Microsoft arbeitet ja daran, die Versorgung von Windows-Systemen mit Treibern zu verbessern und Probleme zu minimieren. Bereits im Januar 2020 hatte ich im Beitrag Windows 10: Blockieren von Treiber- und Funktionsupdates berichtet, das OEM-Partner die Möglichkeit haben, die Verteilung von Funktionsupdates zu blockieren, wenn Inkompatibilitäten mit Treibern bekannt sind. Weiterhin hat Microsoft Sperrzeiten für die Auslieferung von Treibern der Hersteller rund um den Patchday oder ein OS-Rollout bekannt gegeben. Damit sollen Kollisionen von Treiberupdates mit Windows Updates oder Funktionsupdates vermieden werden.

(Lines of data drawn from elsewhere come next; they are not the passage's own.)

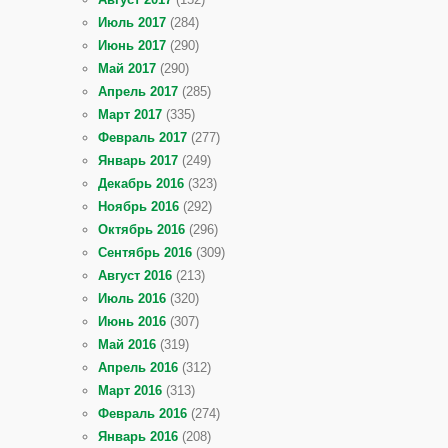
Июль 2017
(284)
Июнь 2017
(290)
Май 2017
(290)
Апрель 2017
(285)
Март 2017
(335)
Февраль 2017
(277)
Январь 2017
(249)
Декабрь 2016
(323)
Ноябрь 2016
(292)
Октябрь 2016
(296)
Сентябрь 2016
(309)
Август 2016
(213)
Июль 2016
(320)
Июнь 2016
(307)
Май 2016
(319)
Апрель 2016
(312)
Март 2016
(313)
Февраль 2016
(274)
Январь 2016
(208)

Im Februar 2020 hatte Microsoft dann den nächsten Schritt bekannt gegeben: Hersteller können Treiber per Windows Update verteilen. Microsoft eröffnete allen Hardware-Partnern die Möglichkeit, Treiber zur Verteilung über Windows Update bei Microsoft einzureichen. Die Veröffentlichung kann dabei vom Partner als ‘Automatisch’ oder ‘Manuell’ vorgegeben werden.

Windows 10: Optionale Treiberupdates
(Quelle: Microsoft)

  • Bei einer manuellen Auslieferung kann der Benutzer die Treiber zur Installation auswählen. Dazu wird es in den Einstellungen unter Windows Update eine Seite für Optionale Treiberupdates geben (siehe Abbildung).
  • Bei einer automatischen Auslieferung wird der Treiber direkt über Windows Update auf die Maschine ausgerollt und installiert. Der Nutzer hat keine Eingriffsmöglichkeit, um die Treiberupdates zu verhindern.

Die Veröffentlichung der Treiber per Windows Update soll es nicht nur für Anwender einfacher machen, die Treiber zu beziehen. Partner erhalten über die Microsoft-Mechanismen zur Treiberverteilung neue Möglichkeiten. Ich hatte ausgiebig im Blog-Beitrag Windows 10: Neuerungen bei der Treiberaktualisierung über den neuen Ansatz, der für das kommende Windows 10 Version 2004 gelten soll, berichtet.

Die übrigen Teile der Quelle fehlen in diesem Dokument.